Transcribed page contents
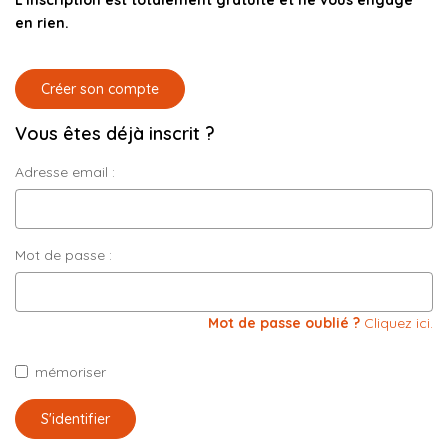
L'inscription est totalement gratuite et ne vous engage
CONTACT
en rien.
03.21.91.82.86
Créer son compte
Vous êtes déjà inscrit ?
Adresse email :
Mot de passe :
Mot de passe oublié ?
Cliquez ici.
mémoriser
S'identifier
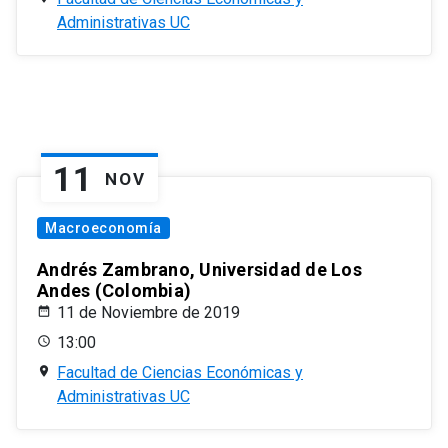
Administrativas UC
11
NOV
Macroeconomía
Andrés Zambrano, Universidad de Los
Andes (Colombia)
11 de Noviembre de 2019
13:00
Facultad de Ciencias Económicas y
Administrativas UC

__Task brief__
Retype the records exactly. Any image in them should not appear in what you write.

__Answer area__
L'inscription est totalement gratuite et ne vous engage
CONTACT
en rien.
03.21.91.82.86
Créer son compte
Vous êtes déjà inscrit ?
Adresse email :
Mot de passe :
Mot de passe oublié ?
Cliquez ici.
mémoriser
S'identifier
Administrativas UC
11
NOV
Macroeconomía
Andrés Zambrano, Universidad de Los
Andes (Colombia)
11 de Noviembre de 2019
13:00
Facultad de Ciencias Económicas y
Administrativas UC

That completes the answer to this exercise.